> Work to complete
A faithful, word-for-word copy of the data below is required, without pictures.

> Information supplied
————————

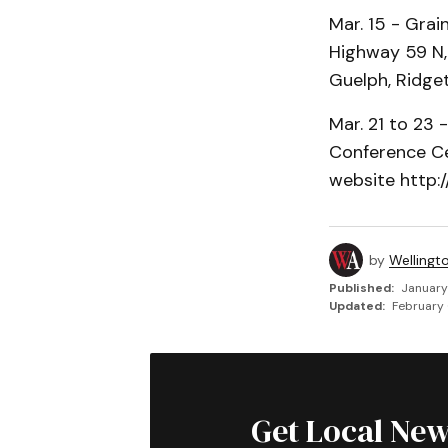
Mar. 15 - Gra
Highway 59 N, 
Guelph, Ridg
Mar. 21 to 23 
Conference Cen
website http:/
by
Wellingt
Published:
January
Updated:
February 
Get Local New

————————

> Answer
Mar. 15 - Gra
Highway 59 N, 
Guelph, Ridg
Mar. 21 to 23 
Conference Cen
website http:/
by
Wellingt
Published:
January
Updated:
February 
Get Local New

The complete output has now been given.